When the tour concluded he asked for questions.  I waited till the very last to pose my question. "Where are the best places to find birds?"  He offered to show us where to find the birds of Alcatraz.  To our delight he took us down the "Puppy Stairs," which gave us a peek at the historic garden.  The story goes, the short little steps were built by a commander to accommodate the short legs of his Corgie.  (the stairs were not open to the public)
After rounding a corner we arrived at the parade ground (photo) located below California's first Lighthouse.  In this area hundreds of Western Gull nest.   Along the outer edge piles of debris and shrubbery provide safe haven for White-crowned Sparrow, Golden-crowned Sparrow and Song Sparrow.  Large clumps of ornamental shrubs provide nesting for Snowy Egret and Black-crowned Night Heron.  (the structure to the right of the lighthouse was the warden's house)
In a nearby stand of cypress we found an unexpected treat, Yellow-rumped Warbler, Townsend Warbler and a singing Fox Sparrow.  Before our guide departed he told us to check out the seldom open Agave Trail that meanders a short distance along the edge of the island (photo taken from the Agave Trail).  Our luck continued, foraging on the rocks were a pair of Black Turnstone, Surfbird, and a Black Oystercatcher.

It seems unlikely that  birds have actually benefited from man's occupation of Alcatraz Island.  When the military arrived they reshaped the island with dynamite; tons of sandstone rubble was deposited into the bay.  Over time life grew on the rocks providing habitat for numerous species.
 Soil was brought in for gardens; trees and shrubs took hold providing more habitat - a Raven nests in one of the tall Cypress.  Piles of broken masonry became nesting sites for Brant Cormorant and Pigeon Guillemot.  Man has made a tremendous impact on this little island, but serendipity has been part of the process, and through fortunate happenstance Alcatraz has once again become a haven for birds.

Sunday, September 21, 2014

The Red Knot - Calidris Cantus

The Red Knot is a medium sized shore bird, chunky and short legged, quite similar to a Dowitcher but with a shorter bill; its winter plumage is grayish.  Dowitcher plumage is mostly light brownish.   The Knot is a tad smaller than a Dowitcher, and to confuse the identification process both birds have similar feeding strategies such as repeated, rapid probing into wet sand.

A few days ago on a drizzly, foggy morning I was standing on the edge of the pickleweed at the southern end of Morro Bay peering intently at a little gray bird probing in the sand, hoping the image in my binoculars was a Red Knot.  Of course at this time of year there is no redish color; also it would have been helpful if there had been a Dowitcher for comparison.   I was 90% certain it was a Red Knot, well maybe only 85% certain.  Even though it was foggy, fortune shined when a knowledgeable birder came upon the scene and confirmed my identification.  I was delighted with the sighting and had no idea, until I got home and began an internet search, that this sweet little bird was currently in a struggle for survival.

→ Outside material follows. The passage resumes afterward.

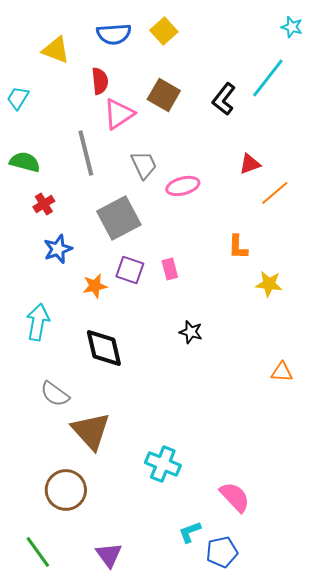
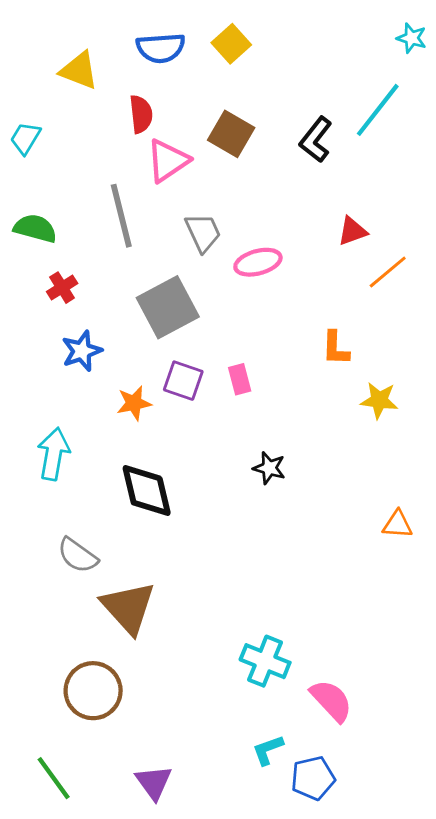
cyan cross: (163, 464) -> (265, 661), moved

 From its breeding grounds in the high Arctic, the Red Knot makes a 9300 mile journey to its winter grounds in southern South America. Along the way they need to stop two or three times to refuel.  Humans actions or inaction at two of their primary stopovers are directly responsible for the rapid decline of the species.  If you would like more information on the plight of the Red Knot
go to

Tuesday, September 9, 2014

Laguna Lake Revisited

        Laguna Lake August 19, 2013
Yesterday one of the top birders posted a list of eleven birds that he had seen at Laguna Lake.  This morning I set out to see how many of the eleven I could find.  I was aware the drought had affected the lake level, but was not prepared for the painful reality.  Laguna Lake was now a mere shadow if its former self.
         Laguna Lake September 9, 2014
The majority of the lake was dry.  The above photo was taken from the edge of the former lake.  For the moment there is a small area of water that supports a variety of water and shore birds.  From the list of eleven species I spotted seven. 
 American Avocet, Greater and Lesser Yellowlegs, Western Sandpiper, and a Spotted Sandpiper fed in the muck along the edge.  About 35 White Pelican were resting on an emerging sandbar or flying directly overhead, low enough to hear the swoosh of their wings.  A large gaggle of Canada Goose were about, plus the resident Snow Goose. The morning birding left me with a troubling question.  What will happen to the birds when the water is completely gone? 

Sunday, August 31, 2014

Sweet Springs Nature Preserve

Los Osos - 9:00 am.  Birds going about their daily business - on a twig extending out from the leaning eucalyptus, in the upper center of the photo, a Belted Kingfisher perched.  Busy in the vegetation around the pond, Song Sparrow and Ms and Mr. Common Yellowthroat; in the trees Chestnut-backed Chickadee frolicked.  The call of a Nuttall's Woodpecker came from afar.  Dabbling in the pond was the white domestic duck who thinks it is a Mallard.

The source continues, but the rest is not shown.